PROVIDED INFORMATION:
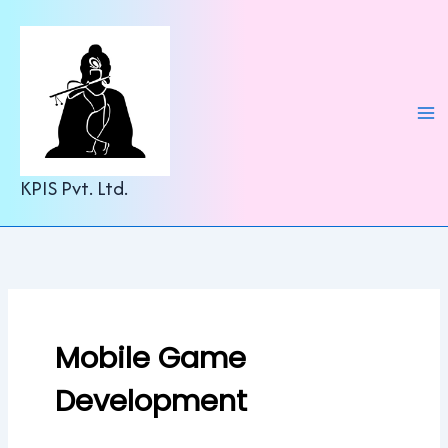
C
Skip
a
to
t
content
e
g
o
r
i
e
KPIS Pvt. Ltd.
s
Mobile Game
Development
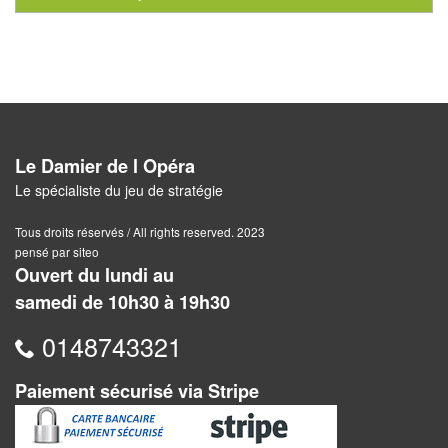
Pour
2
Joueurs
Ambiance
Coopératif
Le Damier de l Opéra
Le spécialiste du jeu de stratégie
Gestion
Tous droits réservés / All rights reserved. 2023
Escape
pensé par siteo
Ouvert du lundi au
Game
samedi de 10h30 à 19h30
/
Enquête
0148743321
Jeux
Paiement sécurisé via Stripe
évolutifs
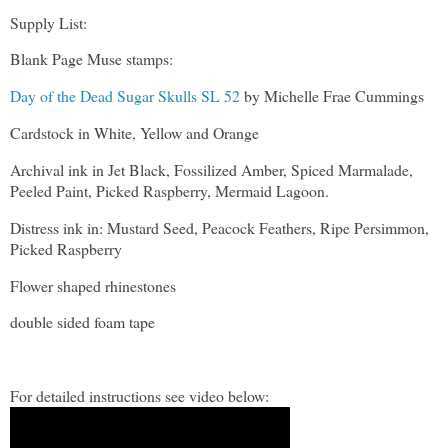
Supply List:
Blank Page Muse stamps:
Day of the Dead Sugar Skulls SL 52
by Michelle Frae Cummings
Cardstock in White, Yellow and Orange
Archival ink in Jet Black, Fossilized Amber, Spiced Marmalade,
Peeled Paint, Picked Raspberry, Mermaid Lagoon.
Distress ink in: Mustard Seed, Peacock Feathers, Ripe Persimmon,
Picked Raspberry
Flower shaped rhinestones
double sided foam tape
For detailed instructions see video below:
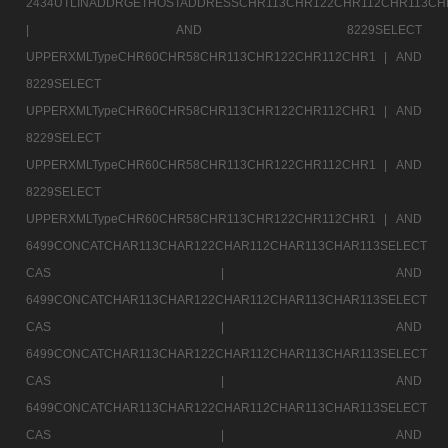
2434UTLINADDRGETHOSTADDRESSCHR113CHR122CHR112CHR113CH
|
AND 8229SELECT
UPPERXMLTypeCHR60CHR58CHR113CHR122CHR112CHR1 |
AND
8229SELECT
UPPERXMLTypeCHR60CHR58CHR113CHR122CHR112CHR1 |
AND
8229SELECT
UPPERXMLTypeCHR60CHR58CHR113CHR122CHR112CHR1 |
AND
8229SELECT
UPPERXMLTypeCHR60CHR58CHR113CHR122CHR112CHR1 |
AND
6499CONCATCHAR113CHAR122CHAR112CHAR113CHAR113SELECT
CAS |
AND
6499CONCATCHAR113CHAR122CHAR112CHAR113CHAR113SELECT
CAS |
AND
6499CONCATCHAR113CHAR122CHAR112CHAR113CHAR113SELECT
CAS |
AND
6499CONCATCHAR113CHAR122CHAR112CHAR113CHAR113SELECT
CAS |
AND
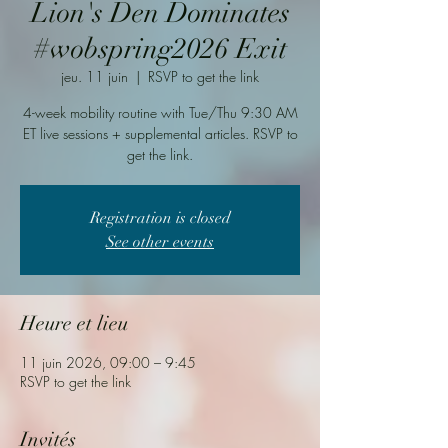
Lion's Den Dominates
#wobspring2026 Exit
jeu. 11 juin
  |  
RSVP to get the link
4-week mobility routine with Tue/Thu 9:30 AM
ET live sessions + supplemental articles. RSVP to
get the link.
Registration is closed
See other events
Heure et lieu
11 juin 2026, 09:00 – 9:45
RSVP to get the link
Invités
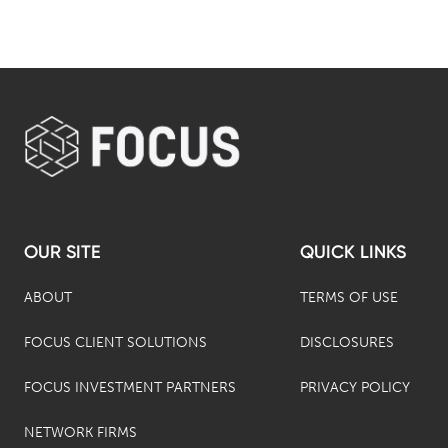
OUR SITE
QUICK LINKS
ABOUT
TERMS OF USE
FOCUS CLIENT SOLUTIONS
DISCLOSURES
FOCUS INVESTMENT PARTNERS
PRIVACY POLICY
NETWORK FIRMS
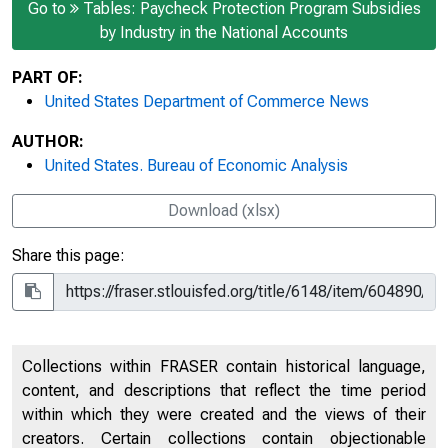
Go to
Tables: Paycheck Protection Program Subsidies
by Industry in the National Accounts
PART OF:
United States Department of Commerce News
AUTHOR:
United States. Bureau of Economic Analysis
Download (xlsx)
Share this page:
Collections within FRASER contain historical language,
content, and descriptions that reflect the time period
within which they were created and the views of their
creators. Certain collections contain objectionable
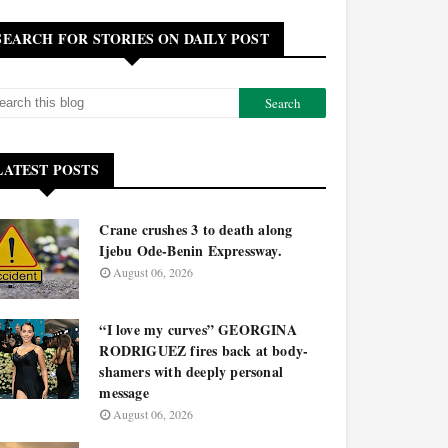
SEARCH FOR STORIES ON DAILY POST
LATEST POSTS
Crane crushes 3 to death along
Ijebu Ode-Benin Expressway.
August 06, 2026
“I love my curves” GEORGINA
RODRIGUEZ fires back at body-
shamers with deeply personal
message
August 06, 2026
...
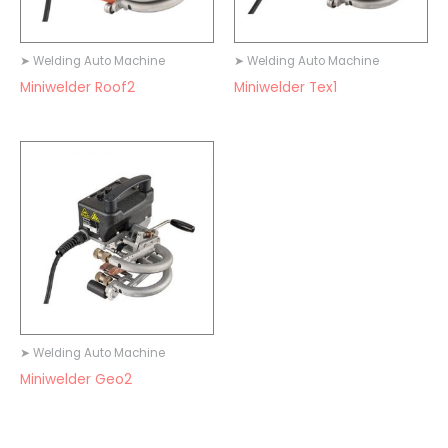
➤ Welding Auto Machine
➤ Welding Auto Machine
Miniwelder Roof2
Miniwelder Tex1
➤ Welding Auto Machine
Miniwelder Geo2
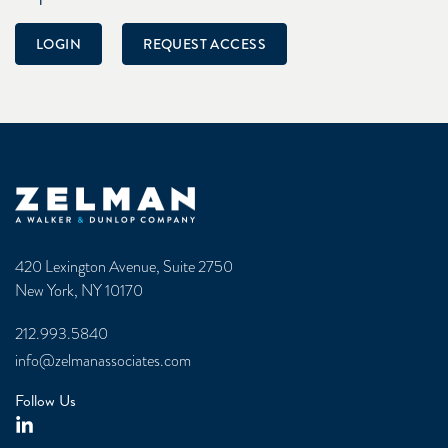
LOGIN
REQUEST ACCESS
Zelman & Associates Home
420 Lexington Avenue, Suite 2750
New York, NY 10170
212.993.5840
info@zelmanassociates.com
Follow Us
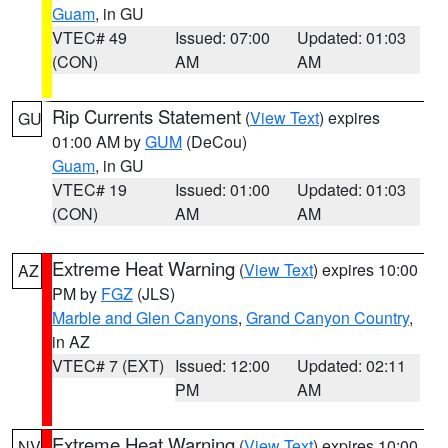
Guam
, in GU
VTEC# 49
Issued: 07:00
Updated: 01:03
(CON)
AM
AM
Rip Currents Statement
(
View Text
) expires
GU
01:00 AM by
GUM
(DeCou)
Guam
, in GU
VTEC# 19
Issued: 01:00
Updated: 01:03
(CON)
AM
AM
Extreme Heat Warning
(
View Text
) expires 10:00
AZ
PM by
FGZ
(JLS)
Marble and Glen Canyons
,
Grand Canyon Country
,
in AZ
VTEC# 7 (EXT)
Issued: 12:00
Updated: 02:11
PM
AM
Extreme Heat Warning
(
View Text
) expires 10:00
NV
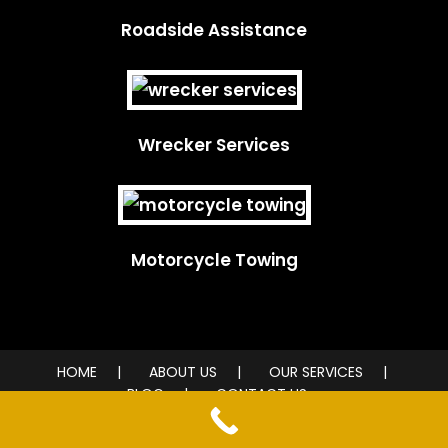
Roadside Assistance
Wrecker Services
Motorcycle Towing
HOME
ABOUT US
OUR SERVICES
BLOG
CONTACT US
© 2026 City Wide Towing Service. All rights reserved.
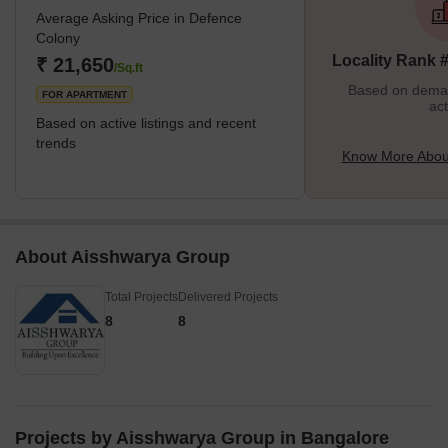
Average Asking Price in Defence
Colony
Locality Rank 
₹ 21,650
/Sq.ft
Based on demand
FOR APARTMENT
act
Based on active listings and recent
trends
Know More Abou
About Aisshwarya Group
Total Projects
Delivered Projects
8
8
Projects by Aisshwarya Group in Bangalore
==
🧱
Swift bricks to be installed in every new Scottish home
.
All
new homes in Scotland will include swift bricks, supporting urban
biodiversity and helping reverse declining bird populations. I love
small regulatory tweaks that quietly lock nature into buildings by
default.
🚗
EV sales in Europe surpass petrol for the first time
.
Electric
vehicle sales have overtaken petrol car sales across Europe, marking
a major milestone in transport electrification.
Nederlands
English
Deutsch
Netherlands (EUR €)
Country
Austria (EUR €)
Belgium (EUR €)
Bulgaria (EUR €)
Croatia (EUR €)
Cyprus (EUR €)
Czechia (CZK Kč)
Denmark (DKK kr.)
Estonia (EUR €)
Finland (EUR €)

WORK TO BE COMPLETED: Pull out every line above that holds the word "petrol".

RESULT:
EV sales in Europe surpass petrol for the first time
vehicle sales have overtaken petrol car sales across Europe, marking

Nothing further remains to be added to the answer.